Players Championship 2019 Predictions: Top Golfers to Watch at Sawgrass

Christopher Simpson@@CJSimpsonBRFeatured ColumnistMarch 13, 2019

ORLANDO, FLORIDA - MARCH 10:  Rory McIlory of Northern Ireland walks up the 18th fairway during the final round of the Arnold Palmer Invitational Presented by Mastercard at the Bay Hill Club on March 10, 2019 in Orlando, Florida. (Photo by Sam Greenwood/Getty Images)
Sam Greenwood/Getty Images

Golf's best will return to action on Thursday to compete for the 2019 Players Championship at Sawgrass in Florida.

The tournament is one of the most significant events of the golfing calendar outside of the majors. Having returned to its traditional slot in March for the first time since 2006, it will also serve as a useful warm-up ahead of the Masters next month.

Webb Simpson will look to defend his title, and should he do so, he'd be the first player in the tournament's history to accomplish such a feat.

Golf analyst Ron Mintz gave the lowdown on the competition ahead of it teeing off:

Ron Mintz @MintzGolf

The Players Championship Dates: March 11-17, 2019 Ponte Vedra Beach, Florida Course: THE PLAYERS Stadium Course/TPC Sawgrass Defending champion: Webb Simpson Purse: $12,500,000 ($2,250,000/winner) FedExCup: 600 points to the winner Field size: 144 Format: 72-hole stroke play

Here's a look at some of the top golfers to watch across the four days, including predictions as to how they might fare.


Xander Schauffele

Xander Schauffele's name isn't one frequently bandied with the same frequency as Dustin Johnson or Jordan Spieth ahead of significant golf tournaments, but he could be in contention in Florida this year.

The American has crept up the official world golf rankings to eighth, though:

The European Tour @EuropeanTour

Latest Official World Golf Rankings: 1 DJ 2 Rose 3 Koepka 4 Thomas 5 DeChambeau 6 Rory 7 Molinari ⬆️ 8 Schauffele 9 Fowler ⬇️ 10 Rahm ⬇️ 11 Tiger ⬆️ 12 Day ⬇️ 13 Fleetwood ⬆️ 14 Finau ⬇️ 15 Casey 16 Reed 17 Bubba 18 Cantlay ⬆️ 19 Leishman ⬇️ 20 Mickelson

Golf writer Jason Sobel observed how far the 25-year-old has come in recent times:

Jason Sobel @JasonSobelTAN

Three years ago, Xander Schauffele started his year by missing 9 of 12 cuts on the Web Tour. Two top-fives earned him a PGA Tour card by $11,687. Even then, was barely a blip on the radar. Then something clicked. He was T-5 at U.S. Open, won twice, voted ROY. Now a top-10 player.

Schauffele was joint runner-up last year, one of three players who finished four strokes behind Simpson along with Charl Schwartzel and Jimmy Walker, so he already has an impressive performance at Sawgrass under his belt.

What's more, a superb season has left him atop the FedEx Cup standings.

In eight events this season, he's won twice as part of three top-10 finishes and six top-15 finishes.

He's fourth for strokes gained, and if he plays as well as he has been in recent months, he could be in touching distance of the leaders once again at Sawgrass.

Prediction: Top-eight finish


Rory McIlroy

Rory McIlroy will feel he has a point to prove at Sawgrass. Since finishing T8 in 2015, he hasn't managed to crack the top 10 there in the last three years, while in 2018 he failed to even make the cut.

On top of that, he has now gone 12 months without winning a tournament, despite performing well on a number of occasions, per Sobel:

Jason Sobel @JasonSobelTAN

It’s now been one year since Rory McIlroy’s last win.
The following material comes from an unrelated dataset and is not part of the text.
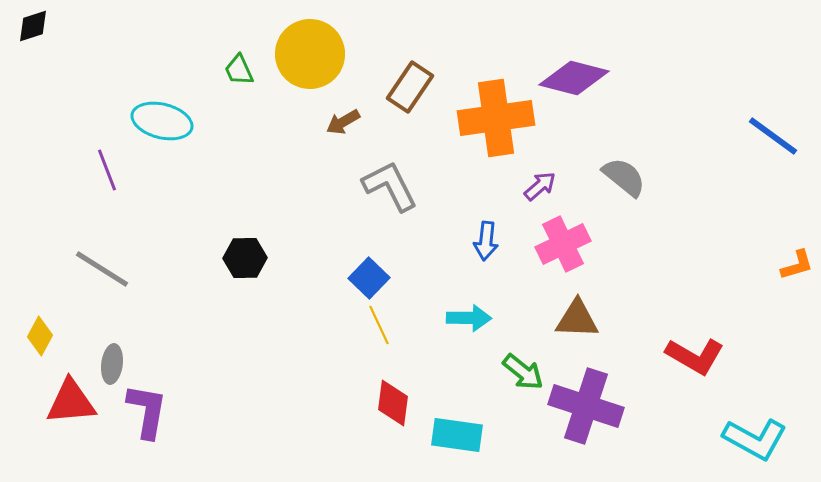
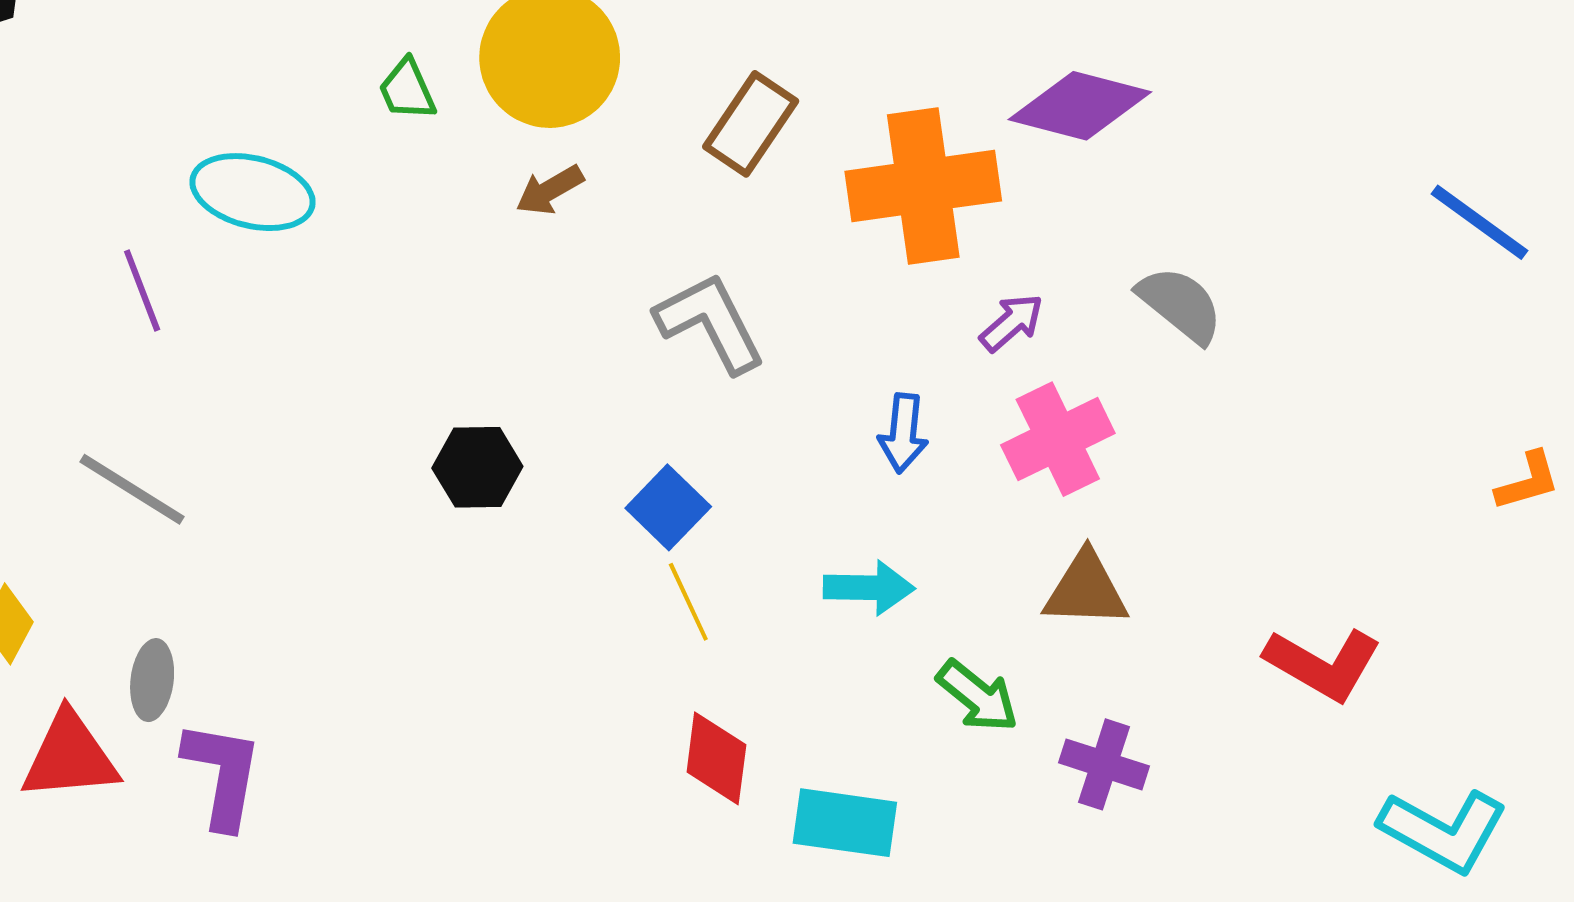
brown arrow: (343, 122) -> (550, 190), moved
black hexagon: (245, 258) -> (477, 467), moved
purple cross: (586, 406) -> (1104, 764), size x0.6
In the time since, he’s played 23 tournaments. —Three second-place finishes —Eight top-fives —12 top-10s —17 top-25s —Two missed cuts

He'll also be keen to put right his recent tendency to fall short despite taking a lead into Sunday—all eyes will be on him if he's atop the pack heading into the final day.

In the PGA Tour, he's top of the standings for strokes gained tee-to-green and overall, which bodes well for another strong performance.

The Northern Irishman has won four major titles and a great many more tournaments in his time, so it's likely only a matter of time before he puts an end to his winless streak.

Ahead of the Masters—the only major to have eluded him—what better time for him to end it, short of in Augusta itself.